Background: Deep breathing exercises are known to help decrease stress. Wearable and ambient computing can help initiate and support deep breathing exercises. Most studies have focused on a single sensory modality for providing feedback on the quality of breathing and other physiological data.
Objective: Our research compares different feedback modalities on an individual's experience and ability to perform breath-based techniques at work.
Methods: We designed three different interactive prototypes that used light, vibration and sound feedback modalities. We tested each prototype with 19 participants whilst they were performing typical work tasks in a naturalistic setting, followed by semi-structured interviews.
Results: We found that sound was the most successful feedback for the majority of participants, followed by vibration and ambient light. We developed an analytic tool, the Extended Cycle of Awareness, to facilitate understanding of the patterns of awareness and the flow of experience generated by participant interaction with prototype systems that provide feedback on the quality of breathing.
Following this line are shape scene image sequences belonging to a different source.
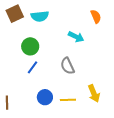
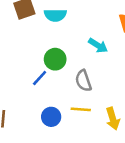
green circle: (30, 46) -> (55, 59), moved
yellow line: (68, 100) -> (81, 109), moved

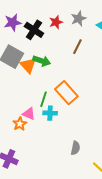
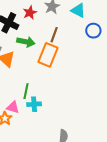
green arrow: (42, 61) -> (26, 42), moved
orange rectangle: (66, 93) -> (48, 55), moved, turned 70

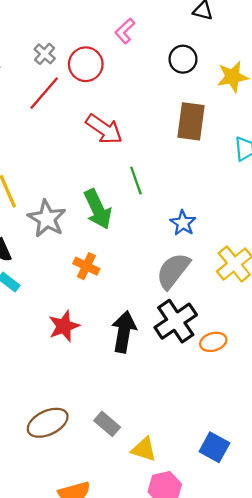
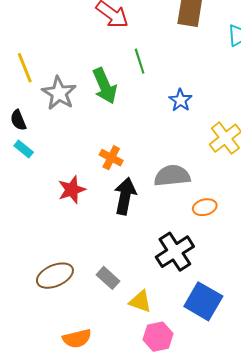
orange cross: (86, 266) -> (111, 158), moved
gray semicircle: (173, 271) -> (172, 176), moved, turned 45
black cross: (176, 321) -> (175, 252), moved
blue square: (214, 447) -> (203, 301), size x1.4

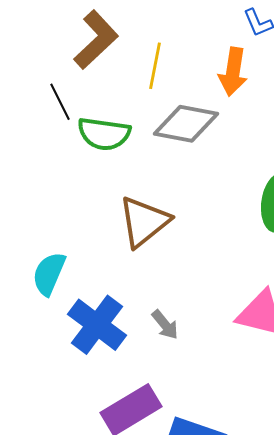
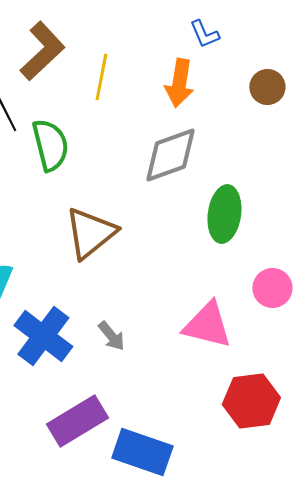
gray diamond: (186, 124) -> (170, 155), moved, turned -30
green semicircle: (104, 134) -> (50, 145), turned -112

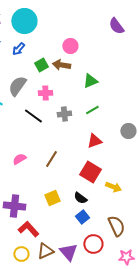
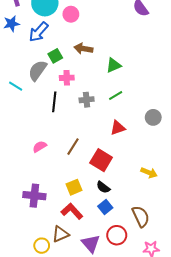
pink circle: (70, 46) -> (71, 14), moved
blue arrow: (18, 49) -> (39, 32), size x1.5
green square: (41, 65) -> (55, 56), moved
black line: (33, 116) -> (54, 102), turned 60
red square: (90, 172) -> (101, 160), moved
yellow arrow: (113, 187) -> (149, 173), moved
red L-shape: (28, 229) -> (72, 211), moved
brown triangle: (45, 251) -> (60, 234), moved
Participants followed one of three different types of patterns: (1) ignoring the feedback; (2) not understanding the feedback and being overwhelmed by it; (3) successfully using the feedback to initiate deep breathing and reflect on the change in the quality of breathing.
Conclusions: We offer a set of design recommendations for crafting interactive systems to support deep breathing at work, including personalization, designing for the cyclical process of attention and awareness, and designing for reflective practice.
Keywords: Awareness; design; mindfulness; sensory modality feedback; wearables.